Scan the records for the word "type". Return each line where it is found.

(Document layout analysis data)
*-*-*
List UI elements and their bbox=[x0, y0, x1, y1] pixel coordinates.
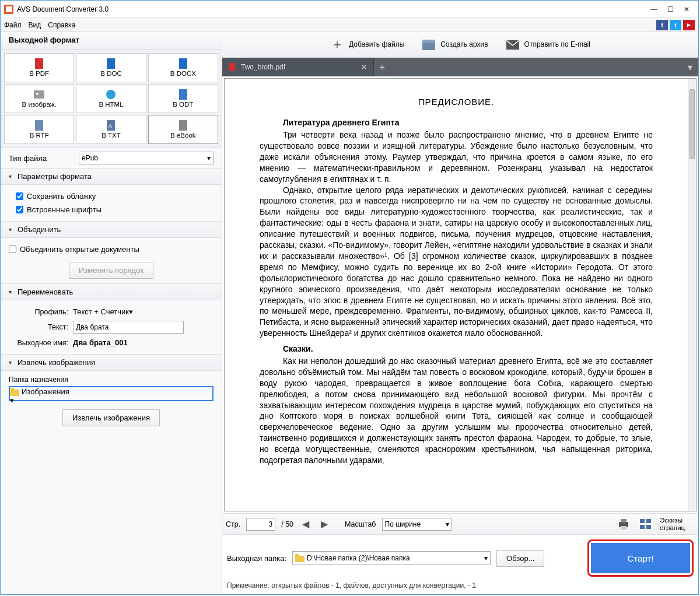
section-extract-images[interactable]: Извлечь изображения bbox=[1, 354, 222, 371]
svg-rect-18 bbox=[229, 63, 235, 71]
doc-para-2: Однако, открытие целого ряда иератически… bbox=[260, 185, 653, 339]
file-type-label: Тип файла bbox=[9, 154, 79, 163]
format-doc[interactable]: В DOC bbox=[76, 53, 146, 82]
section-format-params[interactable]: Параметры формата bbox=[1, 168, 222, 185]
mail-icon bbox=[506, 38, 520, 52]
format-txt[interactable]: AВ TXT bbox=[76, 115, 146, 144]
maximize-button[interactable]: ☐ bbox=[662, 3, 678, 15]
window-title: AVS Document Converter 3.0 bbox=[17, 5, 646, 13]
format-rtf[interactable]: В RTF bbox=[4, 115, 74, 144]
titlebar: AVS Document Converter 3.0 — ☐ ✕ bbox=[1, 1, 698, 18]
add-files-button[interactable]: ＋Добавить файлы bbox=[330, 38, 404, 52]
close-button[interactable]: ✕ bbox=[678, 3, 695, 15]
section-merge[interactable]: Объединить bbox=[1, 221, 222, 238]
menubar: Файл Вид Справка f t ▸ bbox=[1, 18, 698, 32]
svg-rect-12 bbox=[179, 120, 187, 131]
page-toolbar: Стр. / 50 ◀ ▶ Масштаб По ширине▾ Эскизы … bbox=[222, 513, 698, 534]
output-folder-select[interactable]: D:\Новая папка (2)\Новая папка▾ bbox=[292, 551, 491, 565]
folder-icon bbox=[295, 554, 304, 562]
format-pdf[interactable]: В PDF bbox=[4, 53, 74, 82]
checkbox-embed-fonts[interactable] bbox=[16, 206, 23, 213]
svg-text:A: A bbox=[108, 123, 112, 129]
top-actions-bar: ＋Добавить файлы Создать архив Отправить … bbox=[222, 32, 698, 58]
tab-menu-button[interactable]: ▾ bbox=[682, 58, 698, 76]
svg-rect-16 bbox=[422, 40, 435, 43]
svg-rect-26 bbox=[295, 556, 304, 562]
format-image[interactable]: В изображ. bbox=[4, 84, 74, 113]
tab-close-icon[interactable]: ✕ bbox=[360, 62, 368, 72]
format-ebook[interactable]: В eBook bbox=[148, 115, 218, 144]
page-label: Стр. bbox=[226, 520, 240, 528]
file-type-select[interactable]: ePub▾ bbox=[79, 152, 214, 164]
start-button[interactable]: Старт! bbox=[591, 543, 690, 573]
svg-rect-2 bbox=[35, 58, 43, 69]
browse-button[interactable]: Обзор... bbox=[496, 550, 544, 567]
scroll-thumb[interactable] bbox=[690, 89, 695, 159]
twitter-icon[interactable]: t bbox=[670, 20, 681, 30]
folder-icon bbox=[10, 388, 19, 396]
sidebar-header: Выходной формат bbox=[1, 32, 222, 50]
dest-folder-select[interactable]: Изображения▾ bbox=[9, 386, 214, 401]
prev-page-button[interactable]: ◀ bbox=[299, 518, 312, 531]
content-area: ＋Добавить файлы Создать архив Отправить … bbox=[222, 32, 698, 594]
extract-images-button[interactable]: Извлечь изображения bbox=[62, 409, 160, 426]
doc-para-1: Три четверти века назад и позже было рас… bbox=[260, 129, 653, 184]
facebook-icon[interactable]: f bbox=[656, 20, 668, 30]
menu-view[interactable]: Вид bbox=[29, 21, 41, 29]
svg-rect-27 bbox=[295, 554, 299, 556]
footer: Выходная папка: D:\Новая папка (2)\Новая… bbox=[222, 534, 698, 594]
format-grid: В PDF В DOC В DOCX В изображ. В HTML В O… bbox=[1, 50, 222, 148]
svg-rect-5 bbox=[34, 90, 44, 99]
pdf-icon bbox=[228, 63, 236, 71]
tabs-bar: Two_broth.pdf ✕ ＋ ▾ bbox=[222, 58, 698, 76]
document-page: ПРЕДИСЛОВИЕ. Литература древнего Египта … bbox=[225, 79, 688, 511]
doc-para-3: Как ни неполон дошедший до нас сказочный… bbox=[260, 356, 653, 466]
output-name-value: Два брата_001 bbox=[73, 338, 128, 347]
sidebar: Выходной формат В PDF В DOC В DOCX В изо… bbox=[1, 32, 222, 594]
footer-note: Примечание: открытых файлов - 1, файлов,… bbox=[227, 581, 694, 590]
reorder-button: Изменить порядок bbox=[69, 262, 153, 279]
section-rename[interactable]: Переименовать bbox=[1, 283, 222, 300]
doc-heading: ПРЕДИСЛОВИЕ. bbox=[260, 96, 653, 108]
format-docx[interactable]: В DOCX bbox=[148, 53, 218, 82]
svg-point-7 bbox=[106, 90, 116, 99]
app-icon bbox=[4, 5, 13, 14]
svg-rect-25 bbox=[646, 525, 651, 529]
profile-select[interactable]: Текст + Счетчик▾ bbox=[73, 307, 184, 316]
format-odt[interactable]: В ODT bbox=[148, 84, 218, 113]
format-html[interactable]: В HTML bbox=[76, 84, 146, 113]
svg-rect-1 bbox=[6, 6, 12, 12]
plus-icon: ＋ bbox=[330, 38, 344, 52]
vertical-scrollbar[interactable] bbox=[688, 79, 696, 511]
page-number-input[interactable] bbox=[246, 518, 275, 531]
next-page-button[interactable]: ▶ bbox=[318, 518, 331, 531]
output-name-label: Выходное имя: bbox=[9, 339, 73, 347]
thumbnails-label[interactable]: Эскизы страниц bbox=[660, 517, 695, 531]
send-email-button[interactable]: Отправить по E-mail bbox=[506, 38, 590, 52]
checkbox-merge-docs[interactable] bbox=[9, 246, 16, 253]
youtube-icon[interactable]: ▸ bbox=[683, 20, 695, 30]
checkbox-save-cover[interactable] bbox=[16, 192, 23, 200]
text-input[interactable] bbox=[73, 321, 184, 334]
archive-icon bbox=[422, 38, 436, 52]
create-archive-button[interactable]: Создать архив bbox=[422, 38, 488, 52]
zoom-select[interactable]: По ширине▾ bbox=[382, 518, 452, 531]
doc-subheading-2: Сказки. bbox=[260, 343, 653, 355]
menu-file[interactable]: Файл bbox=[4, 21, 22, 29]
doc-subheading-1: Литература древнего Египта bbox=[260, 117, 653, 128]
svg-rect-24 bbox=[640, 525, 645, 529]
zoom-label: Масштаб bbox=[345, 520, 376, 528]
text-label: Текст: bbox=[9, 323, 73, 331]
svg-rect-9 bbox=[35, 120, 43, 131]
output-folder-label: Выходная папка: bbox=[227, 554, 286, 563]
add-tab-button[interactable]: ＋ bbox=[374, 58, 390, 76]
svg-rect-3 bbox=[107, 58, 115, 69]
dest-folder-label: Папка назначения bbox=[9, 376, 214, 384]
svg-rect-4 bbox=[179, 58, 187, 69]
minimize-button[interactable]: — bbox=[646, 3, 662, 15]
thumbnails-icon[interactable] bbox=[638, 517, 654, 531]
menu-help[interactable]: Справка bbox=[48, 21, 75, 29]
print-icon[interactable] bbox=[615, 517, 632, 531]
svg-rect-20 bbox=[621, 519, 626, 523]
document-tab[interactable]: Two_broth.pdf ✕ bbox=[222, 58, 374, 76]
*-*-*
EXPECTED ANSWER
file-type-label: Тип файла bbox=[9, 154, 79, 163]
file-type-select[interactable]: ePub▾ bbox=[79, 152, 214, 164]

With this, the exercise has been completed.